━━━ AVAILABLE RECORDS

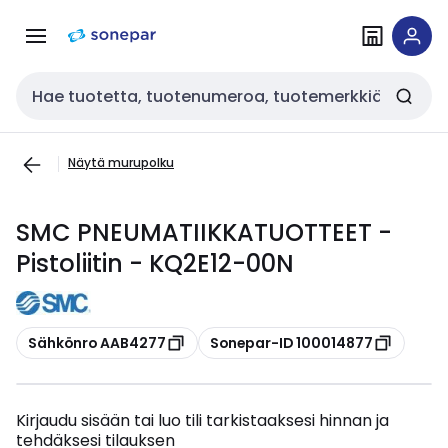
Siirry
Siirry
navigointiin
sisältöön
Haku
Näytä murupolku
SMC PNEUMATIIKKATUOTTEET -
Pistoliitin - KQ2E12-00N
Kopioi
Kopioi
Sähkönro AAB4277
Sonepar-ID 100014877
Kirjaudu sisään tai luo tili tarkistaaksesi hinnan ja
tehdäksesi tilauksen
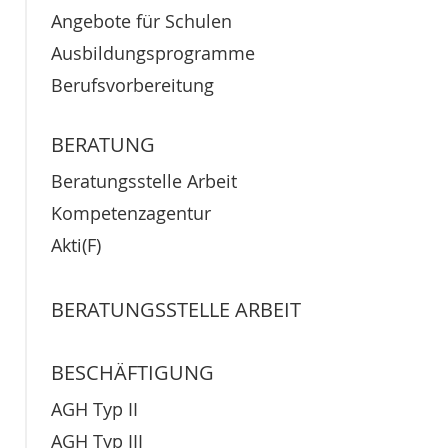
Angebote für Schulen
Ausbildungsprogramme
Berufsvorbereitung
BERATUNG
Beratungsstelle Arbeit
Kompetenzagentur
Akti(F)
BERATUNGSSTELLE ARBEIT
BESCHÄFTIGUNG
AGH Typ II
AGH Typ III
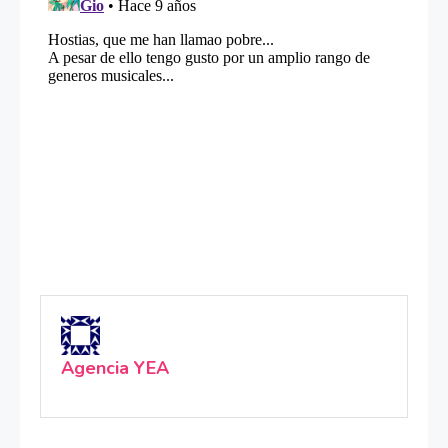
Agencia YEA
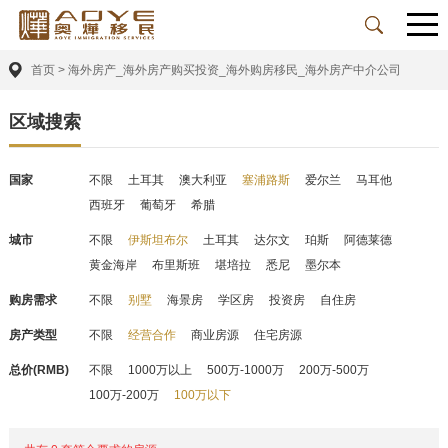
首页
>
海外房产_海外房产购买投资_海外购房移民_海外房产中介公司
区域搜索
国家
不限
土耳其
澳大利亚
塞浦路斯
爱尔兰
马耳他
西班牙
葡萄牙
希腊
城市
不限
伊斯坦布尔
土耳其
达尔文
珀斯
阿德莱德
黄金海岸
布里斯班
堪培拉
悉尼
墨尔本
购房需求
不限
别墅
海景房
学区房
投资房
自住房
房产类型
不限
经营合作
商业房源
住宅房源
总价(RMB)
不限
1000万以上
500万-1000万
200万-500万
100万-200万
100万以下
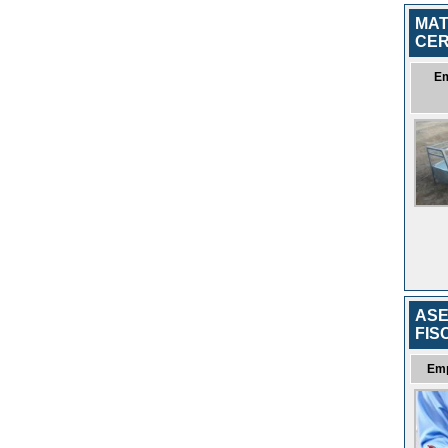
MAT
CER
E
ASE
FIS
Em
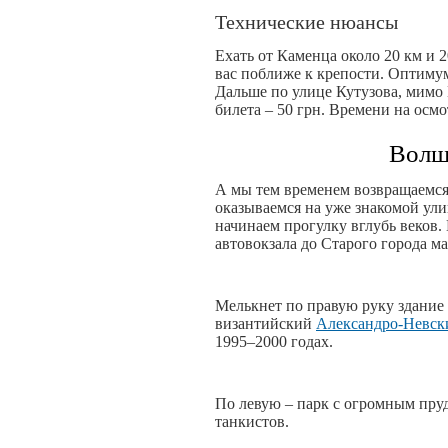
Технические нюансы
Ехать от Каменца около 20 км и 2
вас поближе к крепости. Оптимум
Дальше по улице Кутузова, мимо 
билета – 50 грн. Времени на осмо
Волш
А мы тем временем возвращаемся 
оказываемся на уже знакомой ул
начинаем прогулку вглубь веков.
автовокзала до Старого города м
Мелькнет по правую руку здание 
византийский
Александро-Невск
1995–2000 годах.
По левую – парк с огромным пруд
танкистов.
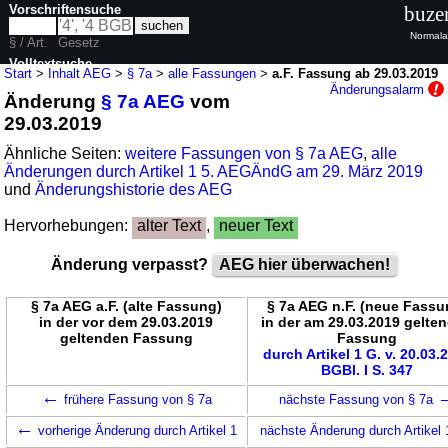
Vorschriftensuche
buze
Normala
§ / Art.
Gesetz
Volltextsuche
Start
>
Inhalt AEG
>
§ 7a
>
alle Fassungen
>
a.F. Fassung ab 29.03.2019
Änderungsalarm
Änderung
§ 7a AEG
vom
nur in AEG
29.03.2019
Ähnliche Seiten:
weitere Fassungen von § 7a AEG
,
alle
Änderungen durch Artikel 1 5. AEGÄndG am 29. März 2019
und
Änderungshistorie des AEG
Hervorhebungen:
alter Text
,
neuer Text
Änderung verpasst?
AEG hier überwachen!
§ 7a AEG a.F. (alte Fassung)
§ 7a AEG n.F. (neue Fassu
in der vor dem 29.03.2019
in der am 29.03.2019 gelte
geltenden Fassung
Fassung
durch Artikel 1 G. v. 20.03.
BGBl. I S. 347
←
frühere Fassung von § 7a
nächste Fassung von § 7a
←
vorherige Änderung durch Artikel 1
nächste Änderung durch Artikel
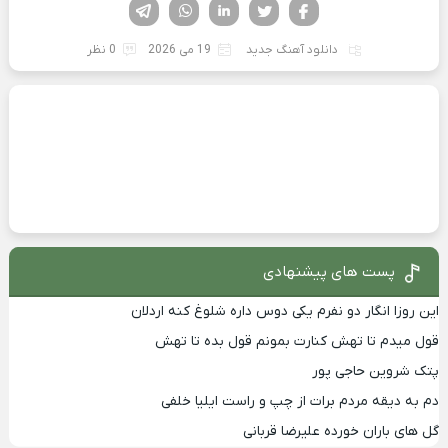
فیسوک
تویتر
لینکدین
واتساپ
تلگرام
دانلود آهنگ جدید
19 می 2026
0 نظر
پست های پیشنهادی
این روزا انگار دو نفرم یکی دوس داره شلوغ کنه اردلان
قول میدم تا تهش کنارت بمونم قول بده تا تهش
پتک شروین حاجی پور
دم به دیقه مردم برات از چپ و راست ایلیا خلفی
گل های باران خورده علیرضا قربانی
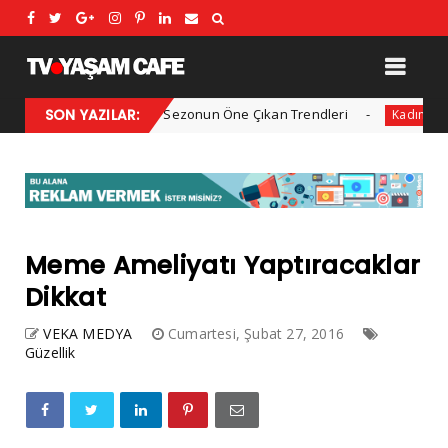
2025 Kış Modası: Sezonun Öne Çıkan Trendleri
SON YAZILAR:
Her yıl 
Kadın
Meme Ameliyatı Yaptıracaklar
Dikkat
VEKA MEDYA
Cumartesi, Şubat 27, 2016
Güzellik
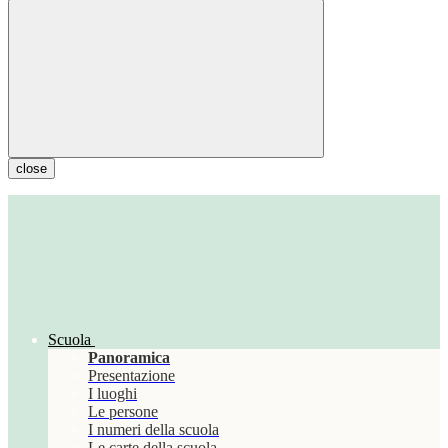
close
Scuola
Panoramica
Presentazione
I luoghi
Le persone
I numeri della scuola
Le carte della scuola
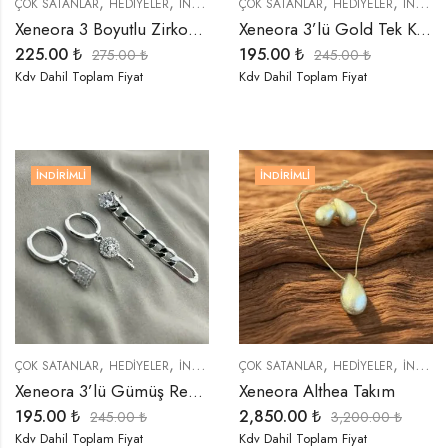
,
,
,
,
,
,
,
ÇOK SATANLAR
HEDIYELER
İNDIRIMLI ÜRÜNLER
ÇOK SATANLAR
KÜPELER
HEDIYELER
ÖZEL SERİLER
İNDIRIMLI ÜRÜNLER
T
Xeneora 3 Boyutlu Zirkon Taşlı Gümüş Renk Kalp Küpe
Xeneora 3’lü Gold Tek Kulak Küpe Seti
225.00
₺
195.00
₺
275.00
₺
245.00
₺
Kdv Dahil Toplam Fiyat
Kdv Dahil Toplam Fiyat
İNDIRIMLI
İNDIRIMLI
,
,
,
,
,
,
ÇOK SATANLAR
HEDIYELER
İNDIRIMLI ÜRÜNLER
ÇOK SATANLAR
KÜPELER
HEDIYELER
TREND ÜRÜNLER
İNDIRIMLI ÜRÜNLER
Xeneora 3’lü Gümüş Renk Tek Kulak Küpe Seti
Xeneora Althea Takım
195.00
₺
2,850.00
₺
245.00
₺
3,200.00
₺
Kdv Dahil Toplam Fiyat
Kdv Dahil Toplam Fiyat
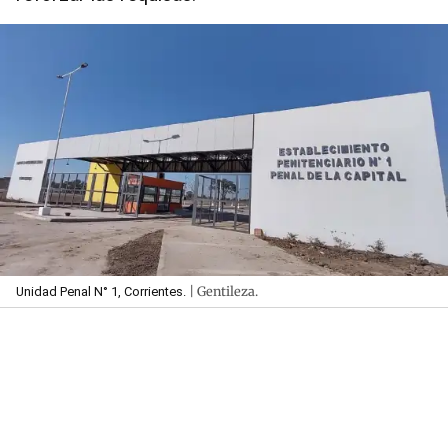
| Gentileza.
Unidad Penal N° 1, Corrientes.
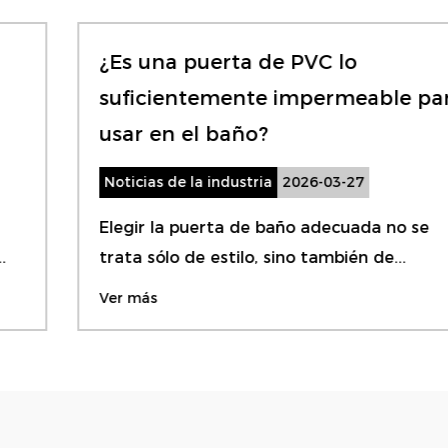
¿Es una puerta de PVC lo
suficientemente impermeable para
usar en el baño?
Noticias de la industria
2026-03-27
Elegir la puerta de baño adecuada no se
trata sólo de estilo, sino también de...
Ver más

━━━━━━

- WHAT THIS TASK INVOLVES: Out of the records above, please copy exactly the lines from the line with "Александро-Невск" up to and including the line with "Änderung verpasst?", minus the pictures.

- ANSWER BELOW:
Александро-Невск
1995–2000 годах.
По левую – парк с огромным пруд
танкистов.
Vorschriftensuche
buze
Normala
§ / Art.
Gesetz
Volltextsuche
Start
>
Inhalt AEG
>
§ 7a
>
alle Fassungen
>
a.F. Fassung ab 29.03.2019
Änderungsalarm
Änderung
§ 7a AEG
vom
nur in AEG
29.03.2019
Ähnliche Seiten:
weitere Fassungen von § 7a AEG
,
alle
Änderungen durch Artikel 1 5. AEGÄndG am 29. März 2019
und
Änderungshistorie des AEG
Hervorhebungen:
alter Text
,
neuer Text
Änderung verpasst?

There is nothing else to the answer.